Carter Murray: That's fun, that's a fun part of the job is to see that.
Susan Credle: Another thing I think Carter preaches all the time around the world is, that that relationship, in the same way that it's important to us, the CEO and the CCO's relationship must be mutually respectful. Have the same point of view about what they're trying to accomplish. I think we've seen again, incredible success when we know those two people have each other's backs. When there's tension or friction-
Carter Murray: We spend our time together trying to make sure we remove the tension and the friction that occurs.
Susan Credle: Yeah.
Carter Murray: It can right, between a CEO and a CCO. In fact, we spent time the other day with a team because the CCO was saying, "I see the CEO as my boss, not as my partner." Which is a problem because then you don't tell them everything you want to say.
Susan Credle: Yeah.
Carter Murray: Then the CO then replies, "I'm a bit worried if I talk to this person, something can happen. There's a trust issue there." We had to clear that up.
Susan Credle: Yeah.
Carter Murray: I think trust and respect, easy words to throw around right. You know you've got a problem when you see those in massive letters in a reception. Normally, if you have to put those massive letters in the reception hall, you have to take the doors off to have an open door policy, you know you've got problems. Susan and I work really hard on that respect and trust. When we feel that breaks down, we call that out to each other. I get a little ... In my stomach when I feel I've lost her trust or respect. I spend like a week worrying, "Oh my God, what have I done? Susan I'm so sorry. We've got to get this right. You were right and I was wrong. Let's go left, not right." I think respect and trust is built through being forthright and through-
Susan Credle: Yeah, Carter came in the other day and he said, "I think we feel the opposite about something and I just want to talk about it a little longer." I'm like, "Okay." Actually, what had happened is that he had misinterpreted something I had said about how in my past I grew up in a brutal, tough, fear based sort of organization structure. It was fun, that was the atmosphere. He thought that I was feeling that that was important to getting the best work out of people. What I had felt is, I always wondered if I hadn't grown up in that, would I have gotten further sooner? Would I have been better actually than even with that environment? It was a misunderstanding, it was just good to talk about.

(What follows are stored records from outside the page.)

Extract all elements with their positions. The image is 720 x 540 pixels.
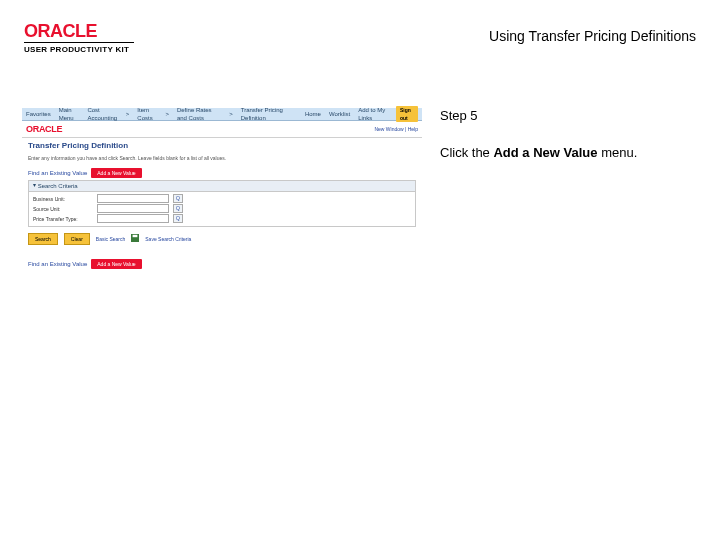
topnav-item[interactable]: Item Costs bbox=[137, 106, 157, 122]
field-business-unit: Business Unit: Q bbox=[33, 194, 411, 203]
app-window: Favorites Main Menu Cost Accounting > It… bbox=[22, 108, 422, 271]
topnav-addfav[interactable]: Add to My Links bbox=[358, 106, 388, 122]
step-label: Step 5 bbox=[440, 108, 700, 123]
save-search-link[interactable]: Save Search Criteria bbox=[145, 235, 191, 243]
topnav-item[interactable]: Favorites bbox=[26, 110, 51, 118]
basic-search-link[interactable]: Basic Search bbox=[96, 235, 125, 243]
footer-add-new-value[interactable]: Add a New Value bbox=[91, 259, 141, 269]
tab-row: Find an Existing Value Add a New Value bbox=[28, 168, 416, 178]
oracle-wordmark: ORACLE bbox=[24, 22, 144, 40]
tab-find-existing[interactable]: Find an Existing Value bbox=[28, 169, 87, 177]
input-price-transfer-type[interactable] bbox=[97, 214, 169, 223]
lookup-icon[interactable]: Q bbox=[173, 194, 183, 203]
instr-suffix: menu. bbox=[598, 145, 638, 160]
svg-rect-1 bbox=[133, 235, 138, 237]
save-icon bbox=[131, 234, 139, 244]
instr-bold: Add a New Value bbox=[493, 145, 597, 160]
topnav-item[interactable]: Cost Accounting bbox=[87, 106, 117, 122]
footer-find-existing[interactable]: Find an Existing Value bbox=[28, 260, 87, 268]
search-criteria-box: ▾ Search Criteria Business Unit: Q Sourc… bbox=[28, 180, 416, 227]
app-content: Transfer Pricing Definition Enter any in… bbox=[22, 138, 422, 271]
product-name: USER PRODUCTIVITY KIT bbox=[24, 45, 144, 54]
search-button[interactable]: Search bbox=[28, 233, 58, 245]
app-oracle-logo: ORACLE bbox=[26, 125, 62, 133]
search-criteria-header[interactable]: ▾ Search Criteria bbox=[29, 181, 415, 192]
signout-button[interactable]: Sign out bbox=[396, 106, 418, 122]
app-topnav: Favorites Main Menu Cost Accounting > It… bbox=[22, 108, 422, 121]
input-business-unit[interactable] bbox=[97, 194, 169, 203]
topnav-home[interactable]: Home bbox=[305, 110, 321, 118]
app-header-row: ORACLE New Window | Help bbox=[22, 121, 422, 138]
topnav-item[interactable]: Define Rates and Costs bbox=[177, 106, 221, 122]
brand-rule bbox=[24, 42, 134, 43]
footer-tab-row: Find an Existing Value Add a New Value bbox=[28, 259, 416, 269]
instr-prefix: Click the bbox=[440, 145, 493, 160]
topnav-item[interactable]: Transfer Pricing Definition bbox=[241, 106, 289, 122]
label-price-transfer-type: Price Transfer Type: bbox=[33, 215, 93, 223]
screenshot-panel: Favorites Main Menu Cost Accounting > It… bbox=[22, 108, 422, 271]
app-page-desc: Enter any information you have and click… bbox=[28, 154, 416, 162]
topnav-item[interactable]: Main Menu bbox=[59, 106, 80, 122]
field-price-transfer-type: Price Transfer Type: Q bbox=[33, 214, 411, 223]
label-source-unit: Source Unit: bbox=[33, 205, 93, 213]
page-title: Using Transfer Pricing Definitions bbox=[489, 28, 696, 44]
lookup-icon[interactable]: Q bbox=[173, 204, 183, 213]
search-button-row: Search Clear Basic Search Save Search Cr… bbox=[28, 233, 416, 245]
clear-button[interactable]: Clear bbox=[64, 233, 90, 245]
app-page-title: Transfer Pricing Definition bbox=[28, 142, 416, 150]
label-business-unit: Business Unit: bbox=[33, 195, 93, 203]
tab-add-new-value[interactable]: Add a New Value bbox=[91, 168, 141, 178]
field-source-unit: Source Unit: Q bbox=[33, 204, 411, 213]
lookup-icon[interactable]: Q bbox=[173, 214, 183, 223]
brand-block: ORACLE USER PRODUCTIVITY KIT bbox=[24, 22, 144, 54]
search-criteria-title: Search Criteria bbox=[38, 183, 78, 189]
instruction-panel: Step 5 Click the Add a New Value menu. bbox=[440, 108, 700, 161]
input-source-unit[interactable] bbox=[97, 204, 169, 213]
app-header-links[interactable]: New Window | Help bbox=[374, 125, 418, 133]
topnav-worklist[interactable]: Worklist bbox=[329, 110, 350, 118]
step-instruction: Click the Add a New Value menu. bbox=[440, 145, 700, 161]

Carter Murray: I had come at it because it was [inaudible 00:56:10] at me. I was like our culture's very much one way. We want each other to be successful. Hopefully more people feel that in the global company. I think that's the hardest thing to do in a scaled organization. Is for people to feel that everyone wants each other to be successful rather than if you're successful, it's at my cost. I think our culture that we want to have is absurdly talented people who thrive from learning from the people on the left and the right. Not fearing the people on the left and the right. It's a very, very different culture. I'm really glad we talked about it because we are totally aligned on the type of culture we want to have. We're both very ambitious and hungry to break new ground and be leaders. Be leaders in the industry that our employees can be proud of.
Susan Credle: It's interesting, you're on this earth for a half a second.
Carter Murray: This is getting very deep.
Susan Credle: It is. Do I want to lead a company where people came to work and felt brutalized and didn't enjoy coming to work? I want to come to work and be happy. I already have four hard phone calls this morning, because I'm surrounded by people and a company that I know support me. There's not that angst and fear built in, it's just like let's get this job done. If you feel supported, I think you enjoy the company you keep. That's the goal. It's not that it's easy and happy every day. I think there's a way to create a culture where I want people to want to come into work and feel good about who they're coming to work with.
Carter Murray: Yeah, I agree, and it's not like singing kumbaya by any stretch of the imagination. I think when we've parted ways with people I always think if it's a surprise, that's a terrible thing. I hope that hasn't happened too often. I think part of being human again is being honest with people. Sometimes the chemistry's wrong, sometimes the performance isn't there. It's not just about let's be happy clappy. That's not at all what we're talking about. I think it's about trying in a performance led business where you're trying to create momentum, where you're trying to be successful as a business. Where you're trying to do groundbreaking work, doing it in a way where you're treating people the right way.
Charles: You guys as you've alluded to, as you've suggested, you're running a global business. Running a global business is a really difficult thing because it's so diverse, it's distributed. It's really hard to get everybody together. It's impossible to get everybody together, it would be 8,000 people. Let's talk for a little bit about how you go about creating this kind of momentum, building this kind of culture. Imbuing the company with the kinds of values that you guys have talked about. How have you gone about doing that? You've talked to me in the past about removing bureaucracy.
Carter Murray: Well we've also invested a lot. Which I think again being in this holding company and being allowed to do it within our business plan and the way we do it, others do. Not all, but I think we're very much supportive. We invest heavily in it. We have a robust HR team and process with organizing talent. We did a global meeting in South Africa where we had our top 100 executives. That's not a cheap thing to do. It was incredible for seeing people sharing their knowledge their experiences. I think now people call each other up directly when they need support on clients and bus. For our culture, that was hugely important.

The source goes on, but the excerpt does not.